I mean, off the bat you might use it to replace Google, like bing is already doing.

And it doesn't have to solve a problem for you to make an impact on your life- it can make your life worse too. If your daughter is interested in writing, graphic design,or programming, well, finding a job and moving out by 30 might become a lot harder. Bing is already in use. Copilot is already in use. These are not small markets or use cases.


> I mean, off the bat you might use it to replace Google, like bing is already doing.

That's not for me. I gave it a try for a couple of days, but using ChatGPT as a search engine is much, much less useful to me than the old-fashioned method.


To be fair, using Google as a search engine is much, much useful than it used to be


Not sure if you meant to say "more" or "less" in there, but I assume "less", and I agree. That's why I don't use it either.


Bing was already in use before ChatGPT and Copilot is seen by most as an evolution of auto-complete. My last paragraph specifically said that I predict that the applications for generative AI will be in areas where we're already using ML. Search and auto-complete are two examples.


> Things I do for fun: play sports, video games and drink.

Video game NPCs will very quickly be replaced by LLms. No more boring scripted dialogue. This allows for a truly open world where the inhabitants can dynamically respond to your actions. Video games will become cheaper to create with generative AI that can quickly create a layout of a game world that can then be built on.


No more boring scripted dialogue. Now you get boring, procedurally generated dialog. About things that don’t matter, don’t make sense, or veer wayyyy off topic.

You fundamentally cannot make a random npc interesting because they are not supposed to be interesting. Ideally they say very little.


Agreed that LLMs, etc., will game development _cheaper_ by requiring less labor. It seems like software development in particular is will be getting a lot of powerful new tools over the next few years.

> Video game NPCs will very quickly be replaced by LLms. No more boring scripted dialogue.

I'm skeptical that this is what the users want. Sure, it would be nice to have, say, less repetitive background chatter in Skyrim. But, human-scripted dialog is intentional, which is at the core of a lot of gaming. Take that away and you end up with the early versions of No Man's Sky, where yes, there's an infinity of different variations to explore. But it wasn't what users actually wanted; they wanted a designed experience.

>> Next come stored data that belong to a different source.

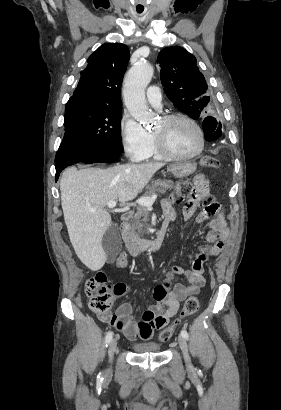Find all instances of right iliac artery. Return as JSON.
<instances>
[{
    "mask_svg": "<svg viewBox=\"0 0 281 410\" xmlns=\"http://www.w3.org/2000/svg\"><path fill=\"white\" fill-rule=\"evenodd\" d=\"M113 337V332H108L106 337H105V344L106 346L110 343V341L112 340ZM103 378L101 375H98V380L101 381Z\"/></svg>",
    "mask_w": 281,
    "mask_h": 410,
    "instance_id": "right-iliac-artery-1",
    "label": "right iliac artery"
}]
</instances>
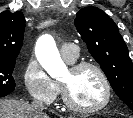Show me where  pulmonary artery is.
I'll return each instance as SVG.
<instances>
[{
    "label": "pulmonary artery",
    "mask_w": 133,
    "mask_h": 118,
    "mask_svg": "<svg viewBox=\"0 0 133 118\" xmlns=\"http://www.w3.org/2000/svg\"><path fill=\"white\" fill-rule=\"evenodd\" d=\"M64 59L75 60L78 57V47L75 44H63L60 48Z\"/></svg>",
    "instance_id": "obj_1"
}]
</instances>
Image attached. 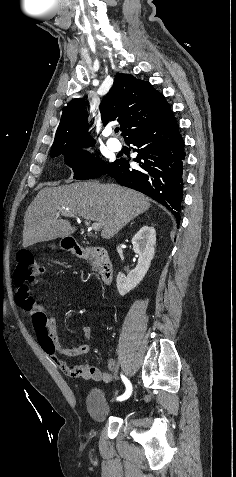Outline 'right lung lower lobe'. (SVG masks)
<instances>
[{
  "instance_id": "98d812e1",
  "label": "right lung lower lobe",
  "mask_w": 236,
  "mask_h": 477,
  "mask_svg": "<svg viewBox=\"0 0 236 477\" xmlns=\"http://www.w3.org/2000/svg\"><path fill=\"white\" fill-rule=\"evenodd\" d=\"M126 144L138 152L132 168L125 159L117 160L106 174L120 185L140 191L166 206L180 222L183 190L184 141L171 112L162 122L131 134Z\"/></svg>"
}]
</instances>
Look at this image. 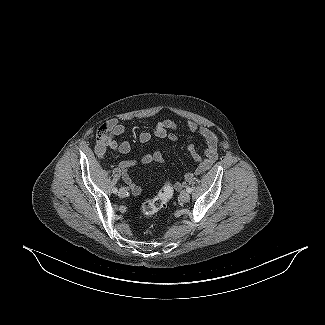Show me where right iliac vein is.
<instances>
[{
	"label": "right iliac vein",
	"instance_id": "right-iliac-vein-1",
	"mask_svg": "<svg viewBox=\"0 0 325 325\" xmlns=\"http://www.w3.org/2000/svg\"><path fill=\"white\" fill-rule=\"evenodd\" d=\"M118 195L120 198H125L127 195V189L124 187L120 188Z\"/></svg>",
	"mask_w": 325,
	"mask_h": 325
}]
</instances>
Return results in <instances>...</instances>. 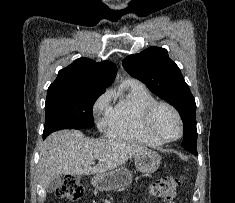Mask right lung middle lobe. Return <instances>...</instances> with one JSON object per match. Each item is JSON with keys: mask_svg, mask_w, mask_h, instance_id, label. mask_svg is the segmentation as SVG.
Listing matches in <instances>:
<instances>
[{"mask_svg": "<svg viewBox=\"0 0 235 203\" xmlns=\"http://www.w3.org/2000/svg\"><path fill=\"white\" fill-rule=\"evenodd\" d=\"M103 92L88 87L48 89L43 136L61 129L92 128V107Z\"/></svg>", "mask_w": 235, "mask_h": 203, "instance_id": "1", "label": "right lung middle lobe"}]
</instances>
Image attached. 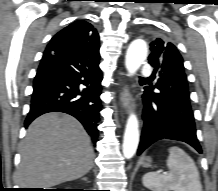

Sure, there are still scripted stories/quests and what not. But the background characters can become much more interesting if they're all LLMs that are just given a prompt like "you live in this cabin and are a subsistence farmer who has a dark secret" or something instead of just standing around looping a few lines. Open world games don't feel organic at all imo because these characters who should be adding flavor and making the game dynamic are just completely static.


And it's not necessarily about dialogs. All kinds of decision making can be wired up: https://gist.github.com/int19h/4f5b98bcb9fab124d308efc19e530...


I think whether or not it will actually be cheaper remains to be seen. Right now many AI products are still being heavily subsidized, thus the cheap or free price tag. Once these services decide they need to monetize, it may not be cost effective for most video games at scale. Maybe eventually these computations can (reasonably) take place on the client side, but I think that's so far away that we could very well see another paradigm shift by the time that's realized.